HANGING UP



Rated PG-13 - Running Time: 1:33 - Released 2/11/00

While Nora and Delia Ephron, creators of Michael, Sleepless In Seattle, and its clone You've Got Mail, are clearly the reigning chick-flick producers in the business, their most recent effort is suprisingly watchable. Hanging Up, starring Meg Ryan, Diane Keaton, Lisa Kudrow, and Walter Matthau, and directed by Keaton, is more substantial than would be expected given the Ephron sisters' previous output. It is another journey into the dysfunctional family genre, where three daughters are trying to deal with the impending death of their elderly, formerly abusive, alcoholic father, the indifference of their divorced mother, and the hectic nature of their own lives, not to mention the various tensions that exist between themselves and each other. As would be expected, the script is at times cloying and unconscionably manipulative, but the interaction among these three actresses and Matthau helps immensely to pull it off.
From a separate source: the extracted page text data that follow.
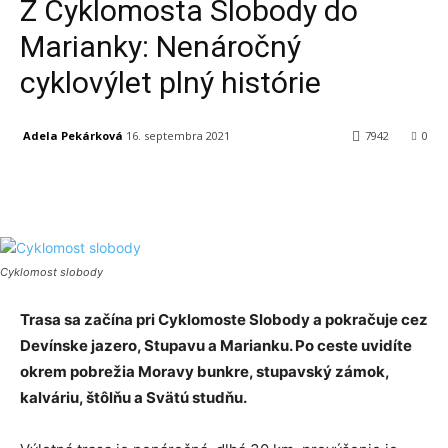
Z Cyklomosta Slobody do
Marianky: Nenáročný
cyklovýlet plný histórie
Adela Pekárková
16. septembra 2021
7942
0
Facebook
X
Linkedin
Tumblr
Cyklomost slobody
Trasa sa začína pri Cyklomoste Slobody a pokračuje cez
Devínske jazero, Stupavu a Marianku. Po ceste uvidíte
okrem pobrežia Moravy bunkre, stupavský zámok,
kalváriu, štôlňu a Svätú studňu.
The film skips back and forth between the present, when father Lou (Matthau) is placed in an L.A. hospital for observation after becoming "disoriented," and several different periods in the family's past, when various father-related events molded our three sisters into the women they have become. Georgia (Keaton), the eldest, is the egocentric publisher of a successful women's magazine named after her. Eve (Ryan) is an accident-prone party planner with a husband (Adam Arkin) and son (Jesse James or Ethan Dampf, depending on the time period), whose panicky nature causes her to be the only one to care for Dad — she constantly worries that he'll die. And Maddy (Kudrow), the youngest, is a spoiled soap opera actress who can't get enough respect from her sisters no matter how hard she says she works. They spend most of the film on the phone to each other, with Eve trying to convince the others to come and take part in the caregiving duties, and the others being too busy.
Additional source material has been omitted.